Step 4 seems to invoke the rule, "If (X iff Y) and (Y because Z), then (X because Z)." Is that valid? Who can say, without giving axioms for the "because" connective?

Step 5 (and then 6, which just restates a part of 5) seems to invoke the rule, "If (Z iff W) and (Y because Z), then (Y because W)." Is this valid? Who can say?

If I were going to define "because," I would say it involves a directed acyclic graph among the set of all formulas, where we are able to infer a node given its parents, and where the root nodes in the graph are the axioms. But simply because a node can be inferred from a set of other nodes, does not mean those other nodes are its parents; the parents of the node are a "canonical way" to deduce that node.
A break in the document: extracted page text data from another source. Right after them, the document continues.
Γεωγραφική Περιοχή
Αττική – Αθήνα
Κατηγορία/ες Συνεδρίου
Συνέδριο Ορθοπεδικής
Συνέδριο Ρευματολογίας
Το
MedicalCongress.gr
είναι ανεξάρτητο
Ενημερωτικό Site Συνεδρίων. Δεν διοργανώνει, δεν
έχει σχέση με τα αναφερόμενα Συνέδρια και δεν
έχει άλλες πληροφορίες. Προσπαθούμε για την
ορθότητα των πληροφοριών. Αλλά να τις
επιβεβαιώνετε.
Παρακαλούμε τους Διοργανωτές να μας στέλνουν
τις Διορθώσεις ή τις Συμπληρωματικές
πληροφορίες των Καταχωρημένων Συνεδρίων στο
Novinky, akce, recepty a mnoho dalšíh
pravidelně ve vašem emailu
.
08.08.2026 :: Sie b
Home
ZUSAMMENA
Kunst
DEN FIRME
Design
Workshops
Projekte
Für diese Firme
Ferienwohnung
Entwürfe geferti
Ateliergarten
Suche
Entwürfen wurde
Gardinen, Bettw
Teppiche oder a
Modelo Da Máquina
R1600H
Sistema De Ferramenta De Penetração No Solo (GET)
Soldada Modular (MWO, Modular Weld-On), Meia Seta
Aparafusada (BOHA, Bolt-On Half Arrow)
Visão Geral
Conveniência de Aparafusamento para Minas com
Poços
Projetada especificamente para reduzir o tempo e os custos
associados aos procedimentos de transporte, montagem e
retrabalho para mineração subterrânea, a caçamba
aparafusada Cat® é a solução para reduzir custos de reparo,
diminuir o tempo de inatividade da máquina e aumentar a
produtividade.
We might say a node B is "because of" a set of nodes S, if every node in S is an ancestor of B, and if deletion of the nodes in S partitions the graph into two parts with all the axiom nodes on one side and B on the other. In this definition, the deductions in step 4 and 5 are not valid; logically equivalent formulas need not occupy similar positions in the graph. If a formula B is much more complicated and hard to deduce than a formula A, but A and B are equivalent and the proof of B resorts to A, then we may say that B is because of A. But it is not so natural to say that A is because of B, and if we want the graph to be acyclic we can't say both.